- **Exercise aim**: Skip the pictures, and retype the data below in full, exactly.

- **Data records**:
○ ○ ○ ○ ○ ○ ○

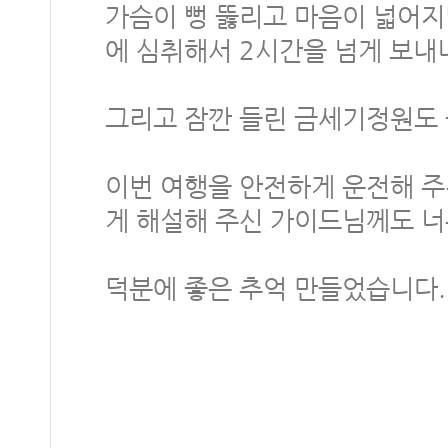
가슴이 뻥 뚫리고 마음이 넓어지
에 심취해서 2시간을 넘게 보내
그리고 잠깐 들린 금세기정원도
이번 여행을 안전하게 운전해 
게 해설해 주신 가이드님께도 너
덕분에 좋은 추억 만들었습니다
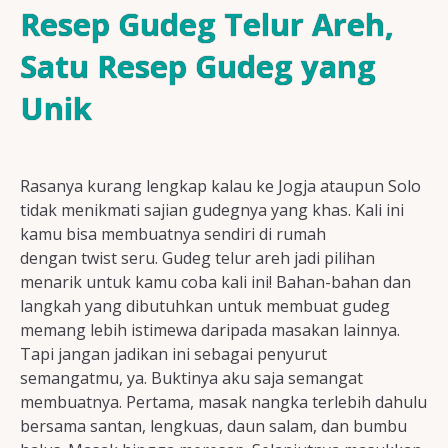
Resep Ayam
Resep Gudeg Telur Areh,
Satu Resep Gudeg yang
Unik
Resep Ikan
Rasanya kurang lengkap kalau ke Jogja ataupun Solo
Resep Tempe/Tahu
tidak menikmati sajian gudegnya yang khas. Kali ini
kamu bisa membuatnya sendiri di rumah
dengan twist seru. Gudeg telur areh jadi pilihan
menarik untuk kamu coba kali ini! Bahan-bahan dan
langkah yang dibutuhkan untuk membuat gudeg
Resep Sayuran
memang lebih istimewa daripada masakan lainnya.
Tapi jangan jadikan ini sebagai penyurut
semangatmu, ya. Buktinya aku saja semangat
membuatnya. Pertama, masak nangka terlebih dahulu
Semua Resep
bersama santan, lengkuas, daun salam, dan bumbu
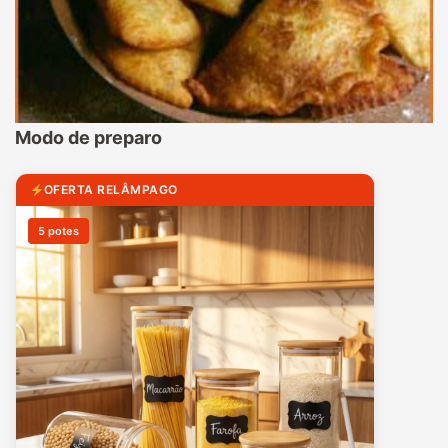
Modo de preparo
OFERTA RELÂMPAGO
5 potes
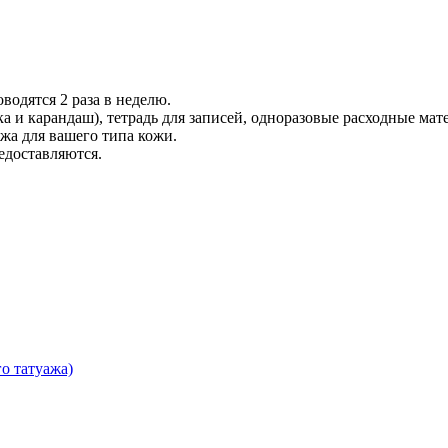
водятся 2 раза в неделю.
а и карандаш), тетрадь для записей, одноразовые расходные ма
яжа для вашего типа кожи.
едоставляются.
о татуажа)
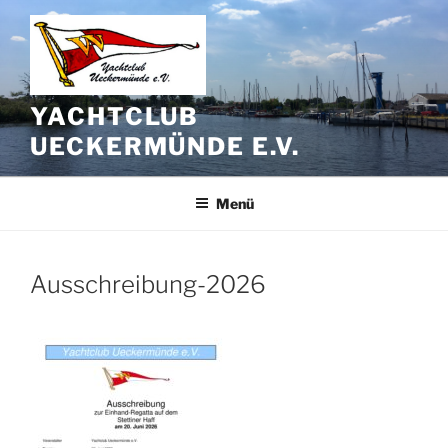
Zum
Inhalt
springen
YACHTCLUB
UECKERMÜNDE E.V.
Menü
Ausschreibung-2026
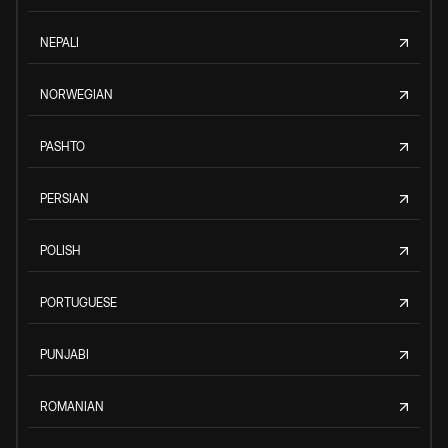
NEPALI
NORWEGIAN
PASHTO
PERSIAN
POLISH
PORTUGUESE
PUNJABI
ROMANIAN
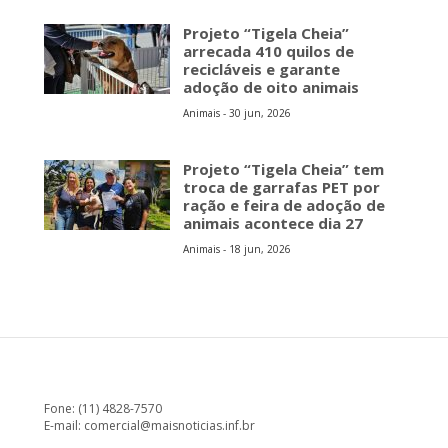
Projeto “Tigela Cheia”
arrecada 410 quilos de
recicláveis e garante
adoção de oito animais
Animais - 30 jun, 2026
Projeto “Tigela Cheia” tem
troca de garrafas PET por
ração e feira de adoção de
animais acontece dia 27
Animais - 18 jun, 2026
Fone: (11) 4828-7570
E-mail:
comercial@maisnoticias.inf.br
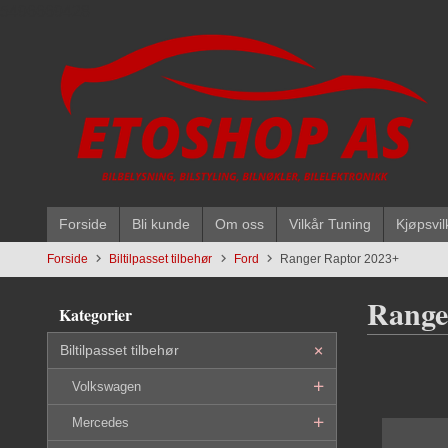
Gå
5496669428
til
innholdet
Forside
Bli kunde
Om oss
Vilkår Tuning
Kjøpsvil
Forside
Biltilpasset tilbehør
Ford
Ranger Raptor 2023+
Range
Kategorier
Biltilpasset tilbehør
Volkswagen
Mercedes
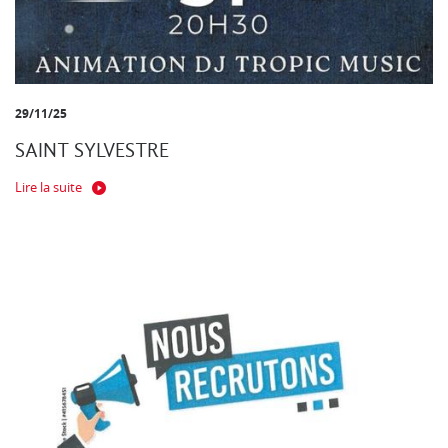
29/11/25
SAINT SYLVESTRE
Lire la suite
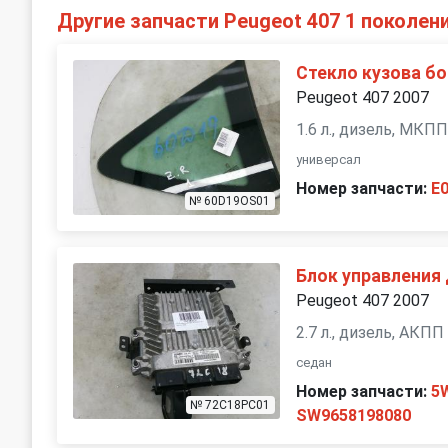
Другие запчасти Peugeot 407 1 поколен
Стекло кузова б
Peugeot 407 2007
1.6 л., дизель, МКП
универсал
Номер запчасти:
E
№ 60D19OS01
Блок управления
Peugeot 407 2007
2.7 л., дизель, АКПП
седан
Номер запчасти:
5
№ 72C18PC01
SW9658198080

○ ○ ○ ○ ○ ○ ○

- **Task answer**:
가슴이 뻥 뚫리고 마음이 넓어지
에 심취해서 2시간을 넘게 보내
그리고 잠깐 들린 금세기정원도
이번 여행을 안전하게 운전해 
게 해설해 주신 가이드님께도 너
덕분에 좋은 추억 만들었습니다
Resep Ayam
Resep Gudeg Telur Areh,
Satu Resep Gudeg yang
Unik
Resep Ikan
Rasanya kurang lengkap kalau ke Jogja ataupun Solo
Resep Tempe/Tahu
tidak menikmati sajian gudegnya yang khas. Kali ini
kamu bisa membuatnya sendiri di rumah
dengan twist seru. Gudeg telur areh jadi pilihan
menarik untuk kamu coba kali ini! Bahan-bahan dan
langkah yang dibutuhkan untuk membuat gudeg
Resep Sayuran
memang lebih istimewa daripada masakan lainnya.
Tapi jangan jadikan ini sebagai penyurut
semangatmu, ya. Buktinya aku saja semangat
membuatnya. Pertama, masak nangka terlebih dahulu
Semua Resep
bersama santan, lengkuas, daun salam, dan bumbu
Modo de preparo
OFERTA RELÂMPAGO
5 potes
водятся 2 раза в неделю.
а и карандаш), тетрадь для записей, одноразовые расходные ма
яжа для вашего типа кожи.
едоставляются.
о татуажа)
Zum
Inhalt
springen
YACHTCLUB
UECKERMÜNDE E.V.
Menü
Ausschreibung-2026
NEPALI
NORWEGIAN
PASHTO
PERSIAN
POLISH
PORTUGUESE
PUNJABI
ROMANIAN
Projeto “Tigela Cheia”
arrecada 410 quilos de
recicláveis e garante
adoção de oito animais
Animais - 30 jun, 2026
Projeto “Tigela Cheia” tem
troca de garrafas PET por
ração e feira de adoção de
animais acontece dia 27
Animais - 18 jun, 2026
Fone: (11) 4828-7570
E-mail:
comercial@maisnoticias.inf.br
Gå
5496669428
til
innholdet
Forside
Bli kunde
Om oss
Vilkår Tuning
Kjøpsvil
Forside
Biltilpasset tilbehør
Ford
Ranger Raptor 2023+
Range
Kategorier
Biltilpasset tilbehør
Volkswagen
Mercedes
29/11/25
SAINT SYLVESTRE
Lire la suite
Другие запчасти Peugeot 407 1 поколен
Стекло кузова б
Peugeot 407 2007
1.6 л., дизель, МКП
универсал
Номер запчасти:
E
№ 60D19OS01
Блок управления
Peugeot 407 2007
2.7 л., дизель, АКПП
седан
Номер запчасти:
5
№ 72C18PC01
SW9658198080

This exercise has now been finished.